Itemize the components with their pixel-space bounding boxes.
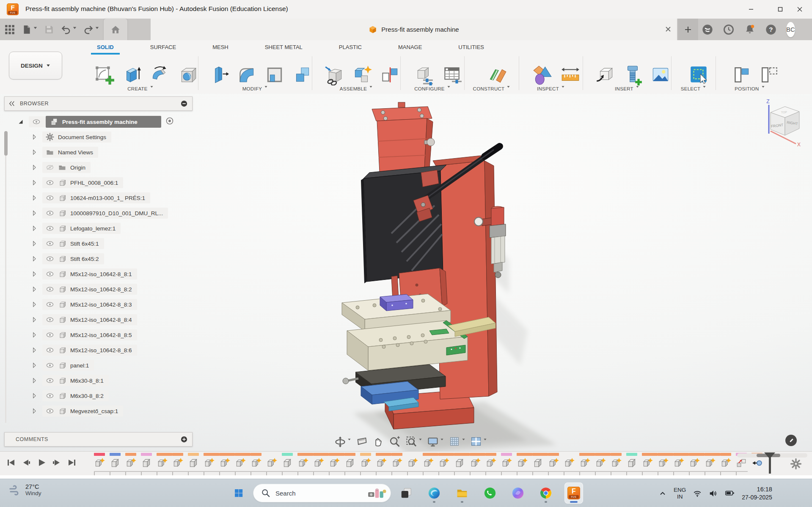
eye-icon[interactable] — [46, 224, 54, 233]
go-to-start-button[interactable] — [6, 458, 16, 469]
timeline-feature[interactable] — [157, 453, 168, 470]
chrome-taskbar-button[interactable] — [537, 482, 555, 504]
tree-row[interactable]: panel:1 — [4, 358, 193, 373]
look-at-button[interactable] — [355, 435, 369, 448]
ribbon-tab-surface[interactable]: SURFACE — [144, 40, 182, 54]
timeline-feature[interactable] — [297, 453, 308, 470]
timeline-feature[interactable] — [141, 453, 152, 470]
measure-button[interactable] — [526, 58, 548, 81]
timeline-marker-stem[interactable] — [769, 458, 771, 474]
zoom-button[interactable] — [388, 435, 402, 448]
clock-widget[interactable]: 16:1827-09-2025 — [742, 485, 772, 502]
group-dropdown-select[interactable]: SELECT — [681, 84, 707, 93]
timeline-feature[interactable] — [94, 453, 105, 470]
timeline-feature[interactable] — [595, 453, 606, 470]
avatar[interactable]: BC — [786, 22, 795, 37]
group-dropdown-configure[interactable]: CONFIGURE — [414, 84, 451, 93]
press-pull-button[interactable] — [202, 58, 225, 81]
group-dropdown-assemble[interactable]: ASSEMBLE — [340, 84, 373, 93]
collapsed-triangle-icon[interactable] — [30, 179, 38, 186]
tree-item[interactable]: Document Settings — [42, 132, 111, 143]
start-button[interactable] — [228, 482, 249, 504]
tree-item[interactable]: M6x30-8_8:2 — [42, 390, 109, 401]
tree-row[interactable]: M5x12-iso_10642-8_8:1 — [4, 266, 193, 282]
timeline-feature[interactable] — [532, 453, 543, 470]
clock-icon[interactable] — [723, 24, 735, 36]
marking-menu-button[interactable] — [785, 435, 797, 446]
tree-item[interactable]: Megvezető_csap:1 — [42, 406, 123, 417]
joint-button[interactable] — [373, 58, 396, 81]
home-button[interactable] — [104, 19, 127, 40]
collapsed-triangle-icon[interactable] — [30, 316, 38, 323]
timeline-feature[interactable] — [642, 453, 653, 470]
timeline-feature[interactable] — [438, 453, 449, 470]
collapsed-triangle-icon[interactable] — [30, 331, 38, 339]
timeline-feature[interactable] — [266, 453, 277, 470]
tree-item[interactable]: panel:1 — [42, 360, 94, 371]
whatsapp-taskbar-button[interactable] — [481, 482, 499, 504]
eye-icon[interactable] — [46, 239, 54, 248]
tree-row[interactable]: Origin — [4, 160, 193, 175]
save-button[interactable] — [42, 22, 56, 37]
go-to-end-button[interactable] — [67, 458, 77, 469]
extensions-icon[interactable] — [702, 24, 713, 36]
collapsed-triangle-icon[interactable] — [30, 194, 38, 202]
tree-row-root[interactable]: Press-fit assembly machine — [4, 114, 193, 129]
group-dropdown-create[interactable]: CREATE — [127, 84, 154, 93]
new-tab-button[interactable] — [678, 19, 698, 40]
eye-icon[interactable] — [46, 331, 54, 339]
tree-item[interactable]: Origin — [42, 162, 91, 173]
eye-icon[interactable] — [46, 194, 54, 202]
tree-row[interactable]: 10000897910_D10_001_DMU_RL... — [4, 206, 193, 221]
collapsed-triangle-icon[interactable] — [30, 392, 38, 400]
eye-icon[interactable] — [46, 392, 54, 400]
viewports-button[interactable] — [469, 435, 488, 448]
timeline-feature[interactable] — [501, 453, 512, 470]
ribbon-tab-mesh[interactable]: MESH — [206, 40, 234, 54]
timeline-feature[interactable] — [344, 453, 355, 470]
tree-item[interactable]: M5x12-iso_10642-8_8:1 — [42, 269, 137, 280]
ribbon-tab-utilities[interactable]: UTILITIES — [452, 40, 490, 54]
fusion-taskbar-button[interactable]: FFUS — [564, 482, 583, 504]
timeline-feature[interactable] — [626, 453, 637, 470]
construction-plane-button[interactable] — [480, 58, 503, 81]
hole-button[interactable] — [171, 58, 194, 81]
edge-taskbar-button[interactable] — [425, 482, 443, 504]
timeline-feature[interactable] — [188, 453, 199, 470]
zoom-window-button[interactable] — [405, 435, 423, 448]
insert-fastener-button[interactable] — [616, 58, 639, 81]
timeline-feature[interactable] — [658, 453, 669, 470]
collapsed-triangle-icon[interactable] — [30, 133, 38, 141]
tree-row[interactable]: Document Settings — [4, 129, 193, 145]
eye-icon[interactable] — [46, 300, 54, 309]
configuration-button[interactable] — [407, 58, 430, 81]
collapsed-triangle-icon[interactable] — [30, 362, 38, 369]
create-sketch-button[interactable] — [87, 58, 110, 81]
battery-icon[interactable] — [725, 488, 735, 499]
eye-icon[interactable] — [46, 270, 54, 278]
help-icon[interactable]: ? — [765, 24, 777, 36]
eye-icon[interactable] — [46, 361, 54, 370]
timeline-feature[interactable] — [548, 453, 559, 470]
new-component-button[interactable] — [345, 58, 368, 81]
tree-row[interactable]: M5x12-iso_10642-8_8:5 — [4, 327, 193, 343]
eye-off-icon[interactable] — [46, 163, 54, 172]
combine-button[interactable] — [286, 58, 308, 81]
group-dropdown-construct[interactable]: CONSTRUCT — [473, 84, 511, 93]
collapsed-triangle-icon[interactable] — [30, 301, 38, 308]
eye-icon[interactable] — [32, 118, 41, 126]
tree-row[interactable]: M6x30-8_8:2 — [4, 388, 193, 403]
collapsed-triangle-icon[interactable] — [30, 285, 38, 293]
tree-item[interactable]: PFHL_0008_006:1 — [42, 177, 123, 188]
tree-row[interactable]: M6x30-8_8:1 — [4, 373, 193, 388]
collapsed-triangle-icon[interactable] — [30, 407, 38, 415]
tree-row[interactable]: 10624-m013-000_1_ PRÉS:1 — [4, 190, 193, 206]
timeline-feature[interactable] — [219, 453, 230, 470]
ribbon-tab-solid[interactable]: SOLID — [91, 40, 120, 54]
tree-row[interactable]: M5x12-iso_10642-8_8:4 — [4, 312, 193, 327]
timeline-feature[interactable] — [470, 453, 481, 470]
tree-item[interactable]: M5x12-iso_10642-8_8:6 — [42, 345, 137, 356]
orbit-button[interactable] — [333, 435, 352, 448]
pan-button[interactable] — [372, 435, 385, 448]
shell-button[interactable] — [258, 58, 281, 81]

┄┄┄┄┄┄┄┄┄┄

Task directions -
Output the material above exactly, without pictures.

Output for this exercise -
Itemize the components with their pixel-space bounding boxes.
eye-icon[interactable] — [46, 224, 54, 233]
go-to-start-button[interactable] — [6, 458, 16, 469]
timeline-feature[interactable] — [157, 453, 168, 470]
chrome-taskbar-button[interactable] — [537, 482, 555, 504]
tree-row[interactable]: panel:1 — [4, 358, 193, 373]
look-at-button[interactable] — [355, 435, 369, 448]
ribbon-tab-surface[interactable]: SURFACE — [144, 40, 182, 54]
timeline-feature[interactable] — [297, 453, 308, 470]
timeline-feature[interactable] — [141, 453, 152, 470]
measure-button[interactable] — [526, 58, 548, 81]
timeline-marker-stem[interactable] — [769, 458, 771, 474]
zoom-button[interactable] — [388, 435, 402, 448]
clock-widget[interactable]: 16:1827-09-2025 — [742, 485, 772, 502]
group-dropdown-select[interactable]: SELECT — [681, 84, 707, 93]
timeline-feature[interactable] — [94, 453, 105, 470]
timeline-feature[interactable] — [595, 453, 606, 470]
avatar[interactable]: BC — [786, 22, 795, 37]
group-dropdown-configure[interactable]: CONFIGURE — [414, 84, 451, 93]
press-pull-button[interactable] — [202, 58, 225, 81]
group-dropdown-assemble[interactable]: ASSEMBLE — [340, 84, 373, 93]
collapsed-triangle-icon[interactable] — [30, 179, 38, 186]
tree-item[interactable]: Document Settings — [42, 132, 111, 143]
start-button[interactable] — [228, 482, 249, 504]
tree-item[interactable]: M6x30-8_8:2 — [42, 390, 109, 401]
tree-row[interactable]: M5x12-iso_10642-8_8:1 — [4, 266, 193, 282]
timeline-feature[interactable] — [532, 453, 543, 470]
clock-icon[interactable] — [723, 24, 735, 36]
marking-menu-button[interactable] — [785, 435, 797, 446]
tree-item[interactable]: Megvezető_csap:1 — [42, 406, 123, 417]
joint-button[interactable] — [373, 58, 396, 81]
home-button[interactable] — [104, 19, 127, 40]
collapsed-triangle-icon[interactable] — [30, 316, 38, 323]
timeline-feature[interactable] — [642, 453, 653, 470]
timeline-feature[interactable] — [438, 453, 449, 470]
collapsed-triangle-icon[interactable] — [30, 331, 38, 339]
timeline-feature[interactable] — [266, 453, 277, 470]
tree-item[interactable]: panel:1 — [42, 360, 94, 371]
whatsapp-taskbar-button[interactable] — [481, 482, 499, 504]
eye-icon[interactable] — [46, 239, 54, 248]
tree-row[interactable]: Origin — [4, 160, 193, 175]
save-button[interactable] — [42, 22, 56, 37]
go-to-end-button[interactable] — [67, 458, 77, 469]
extensions-icon[interactable] — [702, 24, 713, 36]
collapsed-triangle-icon[interactable] — [30, 194, 38, 202]
tree-row-root[interactable]: Press-fit assembly machine — [4, 114, 193, 129]
group-dropdown-create[interactable]: CREATE — [127, 84, 154, 93]
new-tab-button[interactable] — [678, 19, 698, 40]
eye-icon[interactable] — [46, 331, 54, 339]
tree-item[interactable]: Origin — [42, 162, 91, 173]
eye-icon[interactable] — [46, 194, 54, 202]
tree-row[interactable]: 10000897910_D10_001_DMU_RL... — [4, 206, 193, 221]
collapsed-triangle-icon[interactable] — [30, 392, 38, 400]
eye-icon[interactable] — [46, 392, 54, 400]
viewports-button[interactable] — [469, 435, 488, 448]
timeline-feature[interactable] — [501, 453, 512, 470]
ribbon-tab-mesh[interactable]: MESH — [206, 40, 234, 54]
timeline-feature[interactable] — [344, 453, 355, 470]
tree-item[interactable]: M5x12-iso_10642-8_8:1 — [42, 269, 137, 280]
ribbon-tab-utilities[interactable]: UTILITIES — [452, 40, 490, 54]
fusion-taskbar-button[interactable]: FFUS — [564, 482, 583, 504]
timeline-feature[interactable] — [626, 453, 637, 470]
construction-plane-button[interactable] — [480, 58, 503, 81]
hole-button[interactable] — [171, 58, 194, 81]
edge-taskbar-button[interactable] — [425, 482, 443, 504]
timeline-feature[interactable] — [188, 453, 199, 470]
zoom-window-button[interactable] — [405, 435, 423, 448]
insert-fastener-button[interactable] — [616, 58, 639, 81]
timeline-feature[interactable] — [658, 453, 669, 470]
collapsed-triangle-icon[interactable] — [30, 133, 38, 141]
tree-row[interactable]: Document Settings — [4, 129, 193, 145]
eye-icon[interactable] — [46, 300, 54, 309]
configuration-button[interactable] — [407, 58, 430, 81]
collapsed-triangle-icon[interactable] — [30, 362, 38, 369]
create-sketch-button[interactable] — [87, 58, 110, 81]
battery-icon[interactable] — [725, 488, 735, 499]
eye-icon[interactable] — [46, 270, 54, 278]
help-icon[interactable]: ? — [765, 24, 777, 36]
eye-icon[interactable] — [46, 361, 54, 370]
timeline-feature[interactable] — [548, 453, 559, 470]
new-component-button[interactable] — [345, 58, 368, 81]
tree-row[interactable]: M5x12-iso_10642-8_8:5 — [4, 327, 193, 343]
eye-off-icon[interactable] — [46, 163, 54, 172]
combine-button[interactable] — [286, 58, 308, 81]
group-dropdown-construct[interactable]: CONSTRUCT — [473, 84, 511, 93]
collapsed-triangle-icon[interactable] — [30, 301, 38, 308]
eye-icon[interactable] — [32, 118, 41, 126]
tree-row[interactable]: M6x30-8_8:2 — [4, 388, 193, 403]
collapsed-triangle-icon[interactable] — [30, 285, 38, 293]
tree-item[interactable]: PFHL_0008_006:1 — [42, 177, 123, 188]
tree-row[interactable]: M6x30-8_8:1 — [4, 373, 193, 388]
collapsed-triangle-icon[interactable] — [30, 407, 38, 415]
tree-row[interactable]: 10624-m013-000_1_ PRÉS:1 — [4, 190, 193, 206]
timeline-feature[interactable] — [219, 453, 230, 470]
ribbon-tab-solid[interactable]: SOLID — [91, 40, 120, 54]
tree-row[interactable]: M5x12-iso_10642-8_8:4 — [4, 312, 193, 327]
timeline-feature[interactable] — [470, 453, 481, 470]
tree-item[interactable]: M5x12-iso_10642-8_8:6 — [42, 345, 137, 356]
orbit-button[interactable] — [333, 435, 352, 448]
pan-button[interactable] — [372, 435, 385, 448]
shell-button[interactable] — [258, 58, 281, 81]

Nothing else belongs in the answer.